Traditioning: the Game of Painting


an autobiographical visual essay

II

Stefan Arteni, Selfportrait

SOLINVICTUS PRESS 2010


The past is not dead, it's not even past.
(William Faulkner)

After the Century of the Avantgardes what can be more


outrageous and unheard-of than a space of re-Traditionalization?
Art can be reconnected with the chain of predecessors by
reclaiming and renewing archaic memory, by restoring a larger
and deeper constellation of sense beyond egolatry and egophany
and beyond dominant ideologems. There may be an alternative,
non-canonized history of twentieth century art, a history of
periphery input and dispersed diasporas, a history of the
omnipresence of present pasts playfully renegotiated by every
new work that is itself informed by what precedes it.

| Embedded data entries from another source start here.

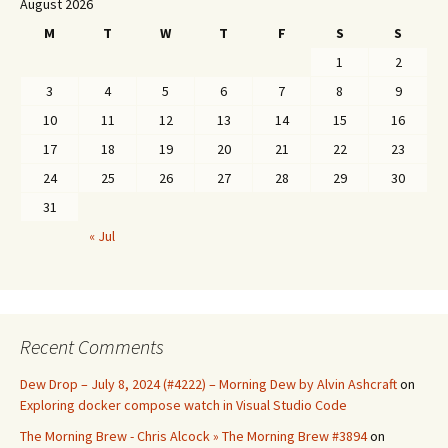
August 2026
M
T
W
T
F
S
S
1
2
3
4
5
6
7
8
9
10
11
12
13
14
15
16
17
18
19
20
21
22
23
24
25
26
27
28
29
30
31
« Jul
Recent Comments
Dew Drop – July 8, 2024 (#4222) – Morning Dew by Alvin Ashcraft
on
Exploring docker compose watch in Visual Studio Code
The Morning Brew - Chris Alcock » The Morning Brew #3894
on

One may also underscore the ambivalence of the center and


periphery concepts and of the hierarchic differentiation
center/periphery. In 1971, when I chose the way of exile, the
Western art world was already under the domination of a
revolutionary marxist avant-garde. Czeslaw Milosz once
remarked: “It tells the story of how a center, by losing faith in
itself, changes through resignation into a periphery”. Rome, the
eternal city, and Paris, the capital of culture, had become
ideological peripheries of Moscow. The great interbellic painting
had been put to the index – one could not see anywhere a later
Derain or a monumental Sironi. Modernity had been constrained
by an outlook for which art has no history. Fortunately, there was
the Museum Europe which, as Norbert Bolz writes,
“ liberates us from the specific modern obligation of being always
absolutely modern. It quotes the Modern ironically and thinks it
anew - as something past".
From the beginning, a translocal multi-identiy web and a recursiveness of identity
recreation, a being between and astride cultures and moving across languages and
visual contextures set side by side, imply a second-order perspective, an
experiential meta-artistic sensibility. Rooted in Southeast European, Western and
East Asian spirituality, my stylistic matrix allows room for a play and recursive
catenation of structures where painterly time and painterly space - a topology of
interlacings - may be envisioned as a polyphonic monologue. A cultural space set at
the crossroads of semiospheres is the meeting point of incongruent traditions
mediated by procedural transjunction – the Eastern-Orthodox Byzantine (painting
as prayer of the heart), the West European, the East Asian (the way of the brush
as meditation that dismisses thought and concepts). The process bears a similarity
to the spirit of the medieval practice of musical contrafacta: the artist combines
sources, models, and methods with improvisation and quasirandomness. By means
of the metaphor of polycontexturality one enters artistic 'multi-languageness' -
cultural polyglotism - a plural and dynamic heterarchy of contextures and their playful
synchronicity, diachronicity and polychronicity. Relativizing semiotics, the process
introduces the concept of keno-sign [empty sign].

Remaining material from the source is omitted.